> Source data
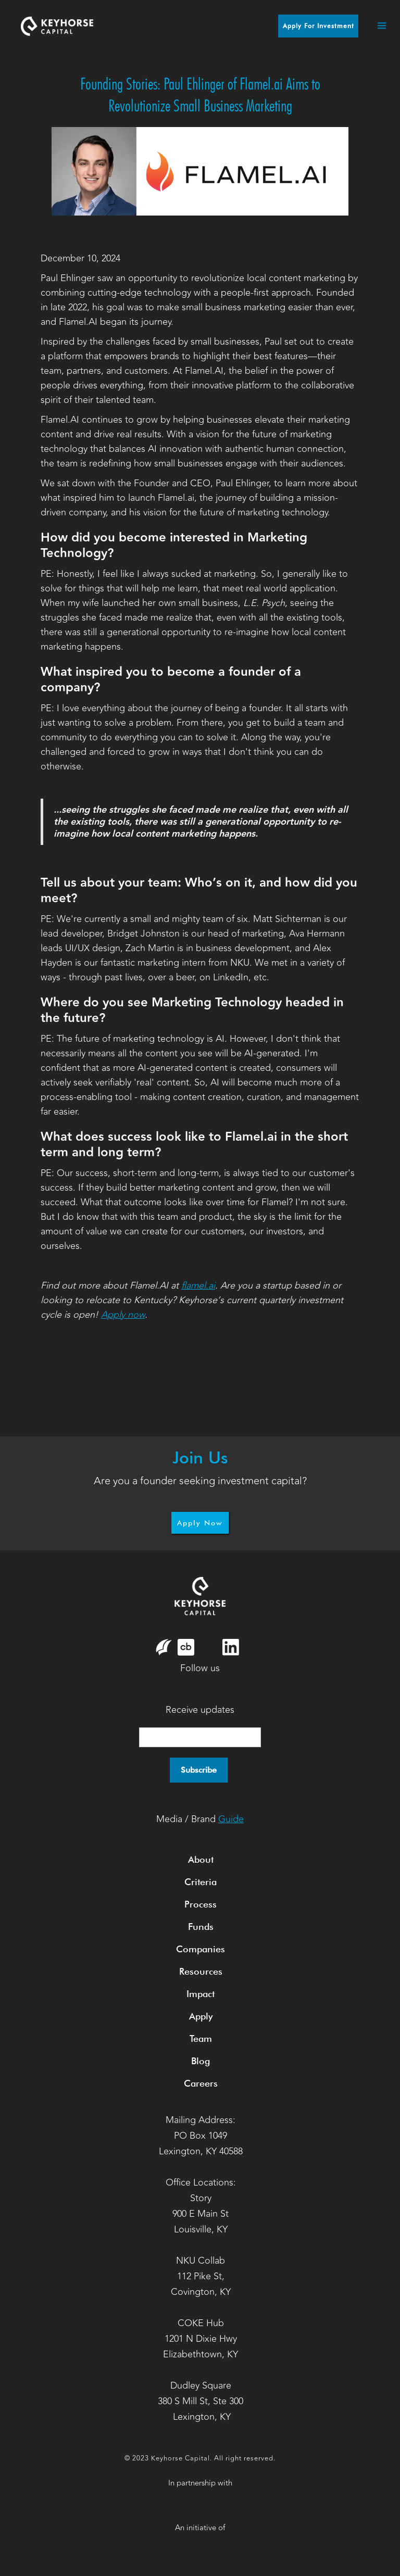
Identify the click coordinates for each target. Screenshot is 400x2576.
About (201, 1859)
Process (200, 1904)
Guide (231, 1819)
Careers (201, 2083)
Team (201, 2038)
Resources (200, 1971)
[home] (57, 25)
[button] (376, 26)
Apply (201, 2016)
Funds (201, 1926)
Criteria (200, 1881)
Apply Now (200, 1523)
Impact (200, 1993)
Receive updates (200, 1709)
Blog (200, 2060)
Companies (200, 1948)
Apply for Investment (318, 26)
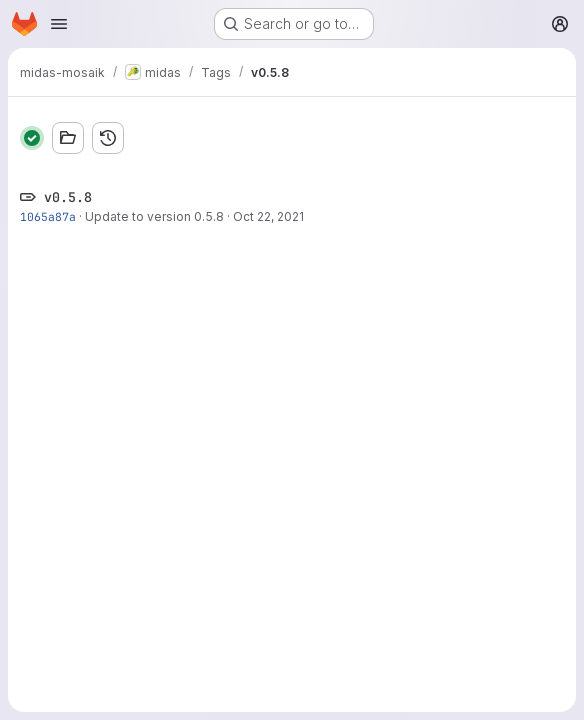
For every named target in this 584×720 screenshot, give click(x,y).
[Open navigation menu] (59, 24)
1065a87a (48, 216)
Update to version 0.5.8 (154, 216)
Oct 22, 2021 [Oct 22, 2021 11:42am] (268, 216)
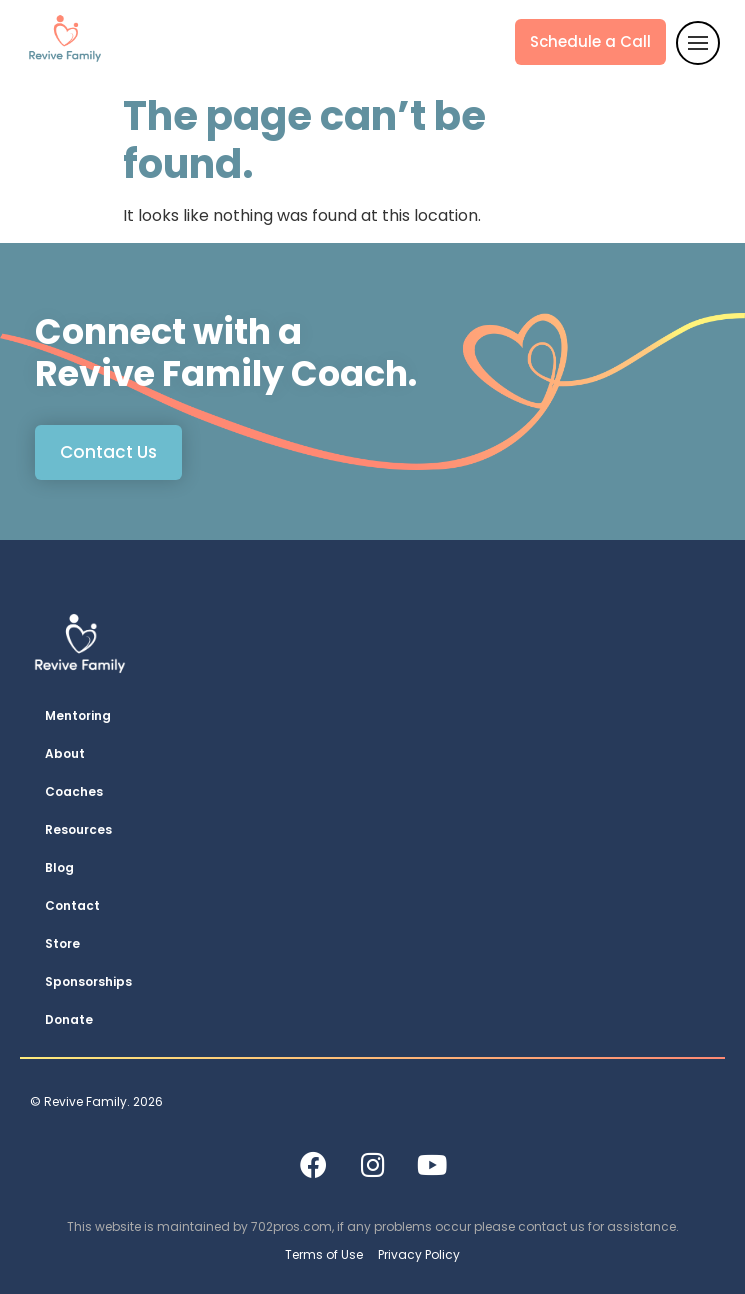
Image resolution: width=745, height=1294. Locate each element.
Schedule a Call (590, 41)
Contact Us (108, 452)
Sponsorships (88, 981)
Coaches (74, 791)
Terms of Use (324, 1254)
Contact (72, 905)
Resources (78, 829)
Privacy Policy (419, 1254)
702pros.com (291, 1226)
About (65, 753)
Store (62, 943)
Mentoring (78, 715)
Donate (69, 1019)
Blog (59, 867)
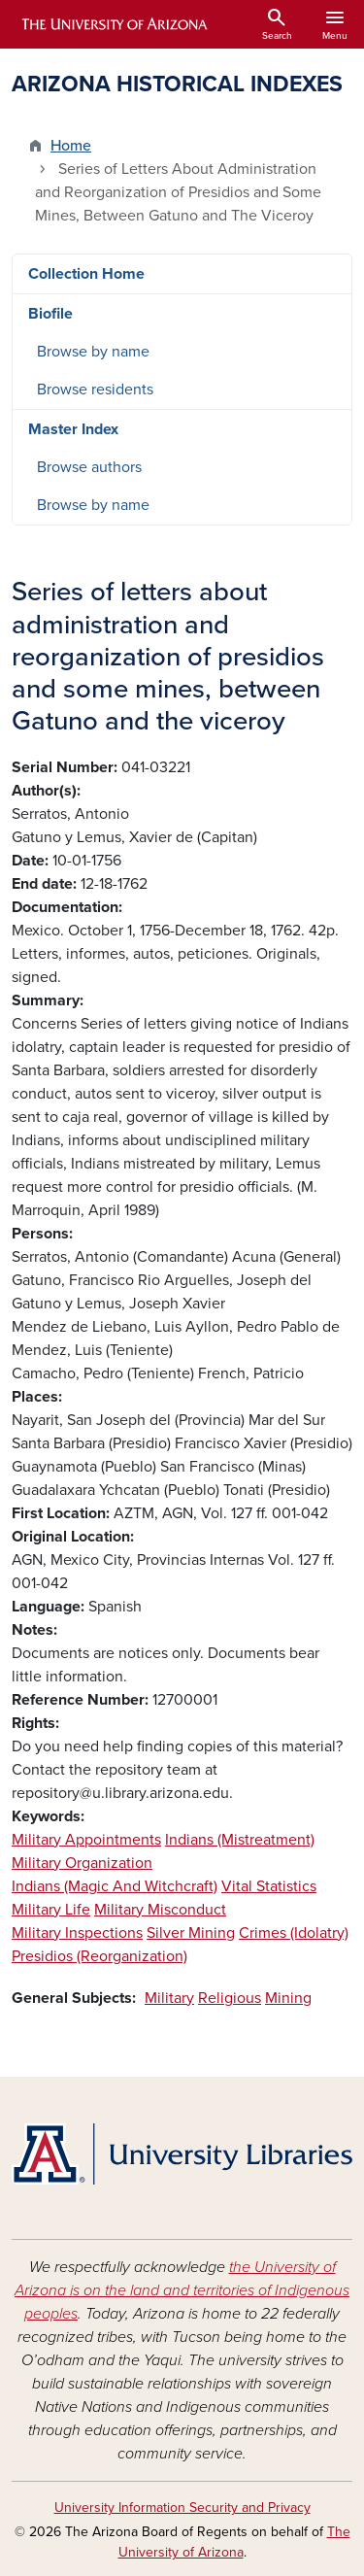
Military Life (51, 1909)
...
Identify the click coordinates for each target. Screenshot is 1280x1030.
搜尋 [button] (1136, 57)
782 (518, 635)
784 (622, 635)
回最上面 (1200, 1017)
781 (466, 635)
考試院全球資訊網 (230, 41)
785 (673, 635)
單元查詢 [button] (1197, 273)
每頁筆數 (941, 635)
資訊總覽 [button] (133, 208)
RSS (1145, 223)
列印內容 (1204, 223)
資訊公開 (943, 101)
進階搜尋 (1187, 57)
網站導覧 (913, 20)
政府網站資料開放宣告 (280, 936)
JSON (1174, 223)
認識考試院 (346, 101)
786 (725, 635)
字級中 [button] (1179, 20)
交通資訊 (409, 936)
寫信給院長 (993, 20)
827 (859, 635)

> Task directions
Everything from the line with "[Open navigation menu] (59, 24)" down to the line with "Military Life (51, 1909)" in the data above should be copied exactly, with both end lines kept and the pictures left out.

> Task response
[Open navigation menu] (59, 24)
1065a87a (48, 216)
Update to version 0.5.8 (154, 216)
Oct 22, 2021 [Oct 22, 2021 11:42am] (268, 216)
Image resolution: width=745, height=1294. Locate each element.
Schedule a Call (590, 41)
Contact Us (108, 452)
Sponsorships (88, 981)
Coaches (74, 791)
Terms of Use (324, 1254)
Contact (72, 905)
Resources (78, 829)
Privacy Policy (419, 1254)
702pros.com (291, 1226)
About (65, 753)
Store (62, 943)
Mentoring (78, 715)
Donate (69, 1019)
Blog (59, 867)
Military Life (51, 1909)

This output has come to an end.